I was first and lastingly touched by the Khata, the scarf Archbishop Tutu received on his arrival to Dharmsala…it’s length reflecting the ‘esteem that one holds for the recipient’ (16). Here, through the craft of a maker, was a reflection of appreciation and love. It takes more time to make a longer scarf, a lot of time maybe, to make a really long one…and I love that the scarf says: you have earned through your life the extra work of my hands. I’m in the midst of taking a few theory classes right now, they all seem to be surrounded around Capitalism at the moment…which tells us to speed up, be more efficient, make it quickly, don’t care about the recipient. This is the opposite of that, it is about gratitude and appreciation for another.
This is a lesson I think they hit on time and time again…almost to a point of redundancy, that we need to focus on other people. This will make us happier and more joyful, it will put us in a proper context: that all people suffer and a lot of people suffer a lot more than we do. Given their personal stories, that they are able to still love others…their enemies in particular, despite what they have gone through is a real testament to their greatness. I like that their greatness though is based in humility and peace and vulnerability. We need more of that kind of greatness.

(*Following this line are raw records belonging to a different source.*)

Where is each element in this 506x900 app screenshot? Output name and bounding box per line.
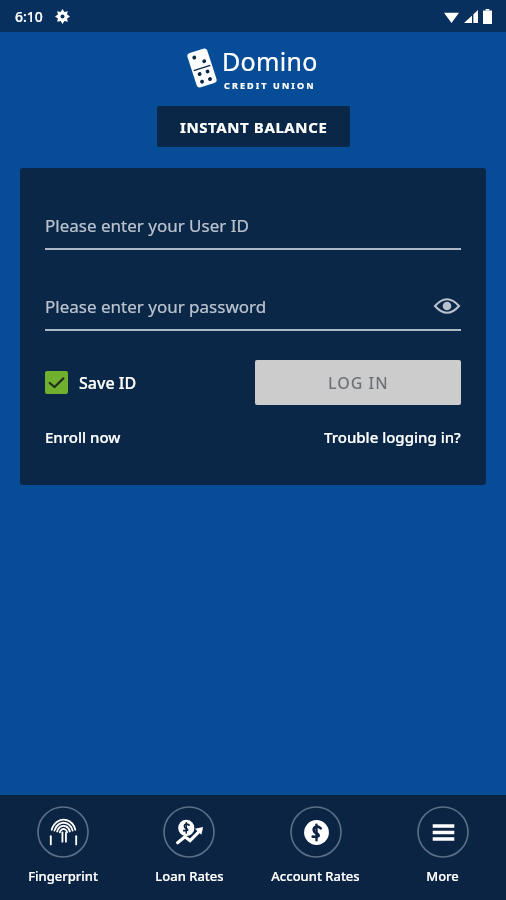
button[interactable]: More (379, 795, 506, 900)
staticText: Account Rates (271, 867, 360, 885)
button[interactable]: Trouble logging in? (324, 427, 461, 447)
staticText: Please enter your User ID (45, 214, 249, 237)
staticText: INSTANT BALANCE (180, 117, 328, 137)
staticText: Fingerprint (28, 867, 98, 885)
button[interactable]: Save ID (45, 371, 137, 394)
button[interactable]: Please enter your password (45, 292, 461, 331)
staticText: 6:10 (15, 7, 43, 26)
staticText: LOG IN (328, 372, 389, 394)
button[interactable]: Please enter your User ID (45, 214, 461, 250)
button[interactable]: Enroll now (45, 427, 121, 447)
button[interactable]: Show password (433, 292, 461, 320)
button[interactable]: INSTANT BALANCE (157, 106, 350, 147)
staticText: Save ID (79, 372, 137, 394)
button[interactable]: Loan Rates (126, 795, 252, 900)
staticText: Trouble logging in? (324, 427, 461, 447)
staticText: More (426, 867, 459, 885)
button[interactable]: Account Rates (252, 795, 379, 900)
staticText: Please enter your password (45, 295, 433, 318)
button[interactable]: LOG IN (255, 360, 461, 405)
staticText: Domino (222, 44, 318, 78)
staticText: Loan Rates (155, 867, 224, 885)
staticText: CREDIT UNION (224, 79, 316, 91)
button[interactable]: Fingerprint (0, 795, 126, 900)
staticText: Enroll now (45, 427, 121, 447)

There are a lot of great quotes in this book that I would like to try to remember, but in some ways, that’s a little hopeless. I am not a put quotes up on the wall kind of person. What I’m hoping I can instead retain is the memories of their personal stories and struggles, and then…despite them or as is mentioned in the book, maybe because of them, they still loved life. How they interacted with one another, how lovingly they talked to each other and how sad, profound and joyous their parting…these are images I think I can retain and remind myself that their greatness came from positive resistance, from sharing and selflessness. They are models to follow and I’d like to remember them as I move forward in life.